SPIEGEL: Você acha que matá-los é a resposta?

Goldhagen: Os que cometem este ato pensam nisso como guerra. Estão fazendo guerra contra uma parte identificável da humanidade, que é o mesmo que guerrear contra a humanidade como um todo. E se estão fazendo guerra, as regras de guerra se aplicam. Nós deveríamos encorajar aqueles que podem matá-los para que o façam. Isso pode soar radical, mas é uma solução mais efetiva, menos custosa e, acredite ou não, mais provável de obter sucesso do que enviar esquadrões da ONU ou de outra força de reação.
SPIEGEL: A soberania não constitui um problema, e a lei internacional? Quem deveria ter o poder de decidir quando tais medidas deveriam ser tomadas?

Goldhagen: Eu não estou preocupado que isso vá conduzir a uma invasão precipitada de outros países. O problema não é uma voracidade demasiada. O problema é a ausência de praticamente qualquer vontade ou ação para salvar as vidas das pessoas que estão sendo exterminadas. E o problema é que não há nenhuma previsão na lei internacional que permita países de violar a soberania de outros. A lei internacional permite que líderes massacrem sua população a não ser que a ONU chame isso de genocídio, o que não vai acontecer. A lei internacional neste sentido está totalmente inadequada.

SPIEGEL: Os Estados Unidos invadiram o Iraque sob a desculpa da proteção dos direitos humanos.

Goldhagen: … Que não era o motivo verdadeiro para a invasão.

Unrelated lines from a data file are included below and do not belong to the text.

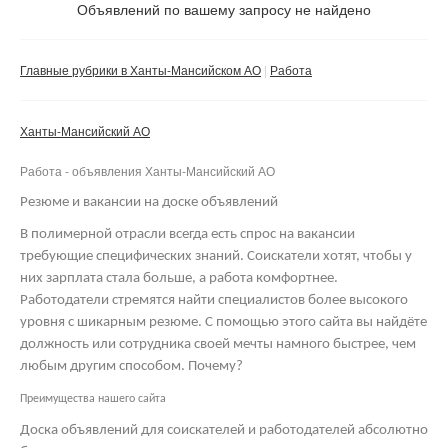
Не важно
Объявлений по вашему запросу не найдено
Валюта:
руб.
С фото
Главные рубрики в Ханты-Мансийском АО
Работа
Сбросить фильтр
Применить
Ханты-Мансийский АО
Не важно
Работа - объявления Ханты-Мансийский АО
Резюме и вакансии на доске объявлений
В полимерной отрасли всегда есть спрос на вакансии
требующие специфических знаний. Соискатели хотят, чтобы у
них зарплата стала больше, а работа комфортнее.
Работодатели стремятся найти специалистов более высокого
уровня с шикарным резюме. С помощью этого сайта вы найдёте
должность или сотрудника своей мечты намного быстрее, чем
любым другим способом. Почему?
Преимущества нашего сайта
Доска объявлений для соискателей и работодателей абсолютно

SPIEGEL: Eles depuseram o regime e enforcaram Saddam Hussein. Se você questionar as Nações Unidas e outros envolvidos em política internacional, você vai ouvi-los dizer que a invasão foi prejudicial para a comunidade internacional. A confiança nas regras que deveriam ser aplicadas a todos assim como a vontade de agir conjuntamente foram prejudicadas.

Goldhagen: Você está certo. Eu ficaria feliz se as leis internacionais funcionassem. O problema é que isso não se dará no futuro próximo. Eu perguntei ao Ministro da Justiça de Ruanda, Tharcisse Karugarama, se o genocídio teria sido prevenido se medidas fossem tomadas contra os líderes políticos e eles soubessem disso. Ele disse, “definitivamente, se soubessem que no final do dia eles seriam os perdedores, nunca se arriscariam nessa empreitada”.